Mélomane et inventeur, Paul Moenne nous ouvre les portes de son impressionnante collection de disques.

À quelques kilomètres de Bourg-en-Bresse, sur les routes de la Dombes, là où les étangs miroitent entre ciel et terre, un château du XVe siècle renferme un trésor. Dans cette demeure aux mille recoins, entre murs épais et souvenirs entassés, Paul Moenne garde précieusement une collection de plus de 40 000 disques vinyles, rassemblés patiemment au fil des décennies. À 89 ans, Paul, regard clair et mémoire vive, nous entraîne dans sa pièce préférée, perchée à l’étage. Là, dans un désordre savamment organisé, les murs sont tapissés de vinyles, 78 tours, galettes de cire et souvenirs sonores d’un autre siècle. Rien, pourtant, ne le prédestinait à devenir collectionneur de musique. Né dans les années 1930 à Miribel, Paul suit une scolarité classique avant d’intégrer une école spécialisée dans la fabrication d’armements. En 1957, il est appelé sous les drapeaux et partira 2 ans en Algérie. À son retour, Paul commence sa vie professionnelle dans l’entreprise Michelin, à Clermont-Ferrand. Il traque les défauts dans la fabrication des pneus.

Cinq années plus tard, c’est vers le commerce qu’il se tourne, animé d’un désir d’indépendance. Il intègre une entreprise américaine fraîchement implantée en France, couvre le Nord du pays, l’Alsace, la Lorraine… Mais les voyages sans fin et la solitude d’hôtel finissent par peser. Il fonde alors sa propre société à Crémieu, spécialisée dans les équipements de protection pour l’industrie. Trente salariés, plusieurs innovations, et une aventure entrepreneuriale qu’il mènera jusqu’à sa retraite, avant de transmettre le flambeau à son fils Pierrick. Fragments d’un monde disparu C’est en parallèle de cette vie bien remplie que Paul tombe amoureux des disques. « J’ai commencé à récupérer tous les 78 tours que je pouvais trouver, sans trop savoir pourquoi », confie-t-il. Ce geste spontané devient peu à peu un rituel, puis une passion. Il en chine aux puces, en sauve dans les poubelles, les recueille comme on recueille des fragments d’un monde disparu. « À l’époque, les gens s’en débarrassaient au profit des microsillons », se souvient-il un brin de tristesse dans la voix. Inventeur dans l’âme, Paul ne se contente pas d’écouter : il veut comprendre, amé- liorer. Insatisfait du son des appareils modernes, il démonte une cellule de lecture, l’analyse pièce par pièce, et en fabrique une miniature. « Le résultat était fabuleux », sourit-il encore, fier de sa trouvaille.
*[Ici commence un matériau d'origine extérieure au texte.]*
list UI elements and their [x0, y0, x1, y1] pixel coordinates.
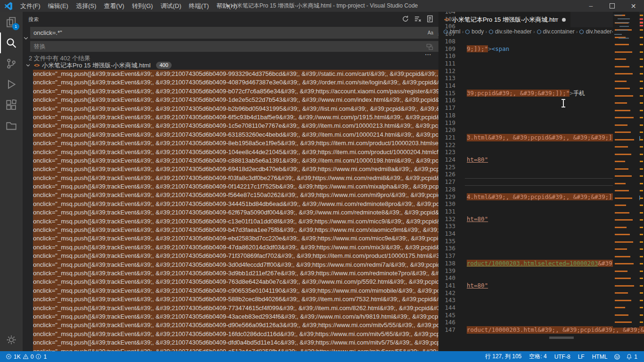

Dans sa salle d’écoute, tout respire la dévotion : les disques sont classés avec soin : jazz, blues, chanson française… Sur les étagères, certains trésors attirent l’œil du connaisseur. Un passionné lui fait un jour remarquer qu’il possède un enregistrement de Mamie Smith, la première chanteuse de blues à avoir gravé un disque, en 1920. Un témoin précieux d’une époque où le son était encore matière brute. Assis dans un vieux fauteuil de cinéma, face à deux enceintes à pavillons qu’il a lui-même fabriquées, Paul savoure encore chaque écoute comme un rituel sacré. « Ce que j’aime, c’est retrouver des sons anciens ; ils sont bien différents de ceux de la musique numérique », glisse-t-il, avant de faire descendre doucement la pointe sur le sillon. Puis le silence. Et la musique, enfin.